Gern auch über PN. heinz3351@arcor.de

 Ich würde mich über eine Positive Antwort sehr freuen ?|wavey:#c
 LG Heinz


----------



## NaturalBornFisher (21. Dezember 2016)

*AW: Schönberger Strand Brandungsangeln*



Heinzi51 schrieb:


> Hallo und Petri
> 
> Meine Frage ev. könnt Ihr sie mir beantworten. !
> Ich bin vom 23.04.-30.04.2017 in Schönberger Strand hab direkt an der  Seebrücke eine Wohnung gebucht.
> ...




Hallo Heinz,

Meiner Einschätzung nach wird sich niemand daran stören, wenn du nach Einbruch der Dunkelheit vom Strand angelst. Wie die Nutzung des Kurstrandes im einzelnen geregelt ist, kann dir sicher die örtliche Tourismusinformation beantworten. 

Vier Monate sind noch lange hin. Aktuelle Fänge helfen da nicht unbedingt weiter. Aber der Trend zurzeit für den Dorsch sieht für Mai 17 nicht rosig aus.
Aber das sollte dich nicht stören, denn die Buttbestände sind gut und Schönberg dafür ein empfehlenswertes Revier.
Zwischen den Buhnen kann man sehr gut fischen. Heidkate am Wassereinlauf, Brasilien, beim Fischer direkt in Schönberg... jeder wird dir andere Stellen nennen können, das spielt eigentlich keine große Rolle. 
Mache einfach einen schönen langen Strandspaziergang und wenn Du Wellen hast, suche Dir einen Bereich, wo Du über die brechenden Wellen geworfen bekommst. Aber selbst das ist nicht zwingend notwendig. Manchmal beißen die Fische schon direkt hinter den T-Molen. 
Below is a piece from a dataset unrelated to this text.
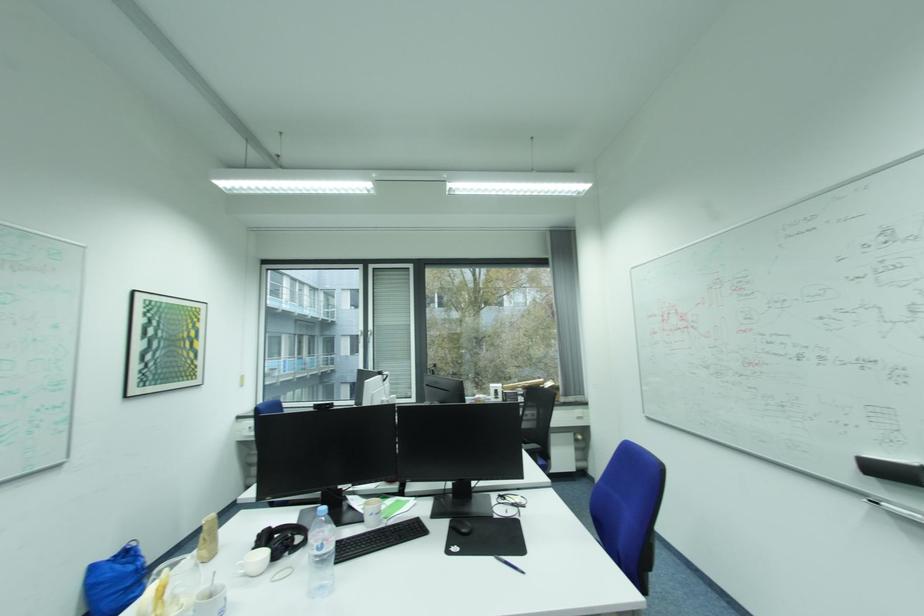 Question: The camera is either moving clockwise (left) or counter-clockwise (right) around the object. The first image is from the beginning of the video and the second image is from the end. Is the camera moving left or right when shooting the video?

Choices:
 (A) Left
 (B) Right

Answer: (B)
Schönberg ist ein gutes Revier. Ich persönlich würde den Bereich um die Brücke meiden, da dort am meisten Trubel ist. Von der Brücke stehen deine Chancen nicht viel besser, als vom Strand. Ist eher psychologisch, weil man meint, weiter draußen zu angeln sei erfolgreicher. Quatsch! Bei Wellengang kommen die Fische auch in Schönberg auf 50 bis 70 Meter ans Ufer.

Einfach loslegen, wird schon klappen. 

Petri Heil

P.S. Würmer bekommst Du eh nur in Kiel, da kannst Du bei Grossmanns Angeltreff gleich die aktuellen Fänge und Tipps erfragen, die Jungs sind da mit Informationen nicht knauserig.


----------



## nobbi1962 (21. Dezember 2016)

*AW: Schönberger Strand Brandungsangeln*

Moin,
oder selber plümpern,
oder grüner speicher in söneberg.

mfg nobbi


----------



## degl (22. Dezember 2016)

*AW: Schönberger Strand Brandungsangeln*

Hi,

ich meine, das das generelle Angelverbot nur in der Hauptsaisson gilt............sonnst nur zwischen 6:00 und 20:00.........

Also Abends und des Nachts gehts..........

gruß degl


----------



## sei (22. Dezember 2016)

*AW: Schönberger Strand Brandungsangeln*

In Laboe am Hafen gibt es auch ein Angelgeschäft wo du Wattis bekommst; brauchst du nicht extra nach Kiel!


----------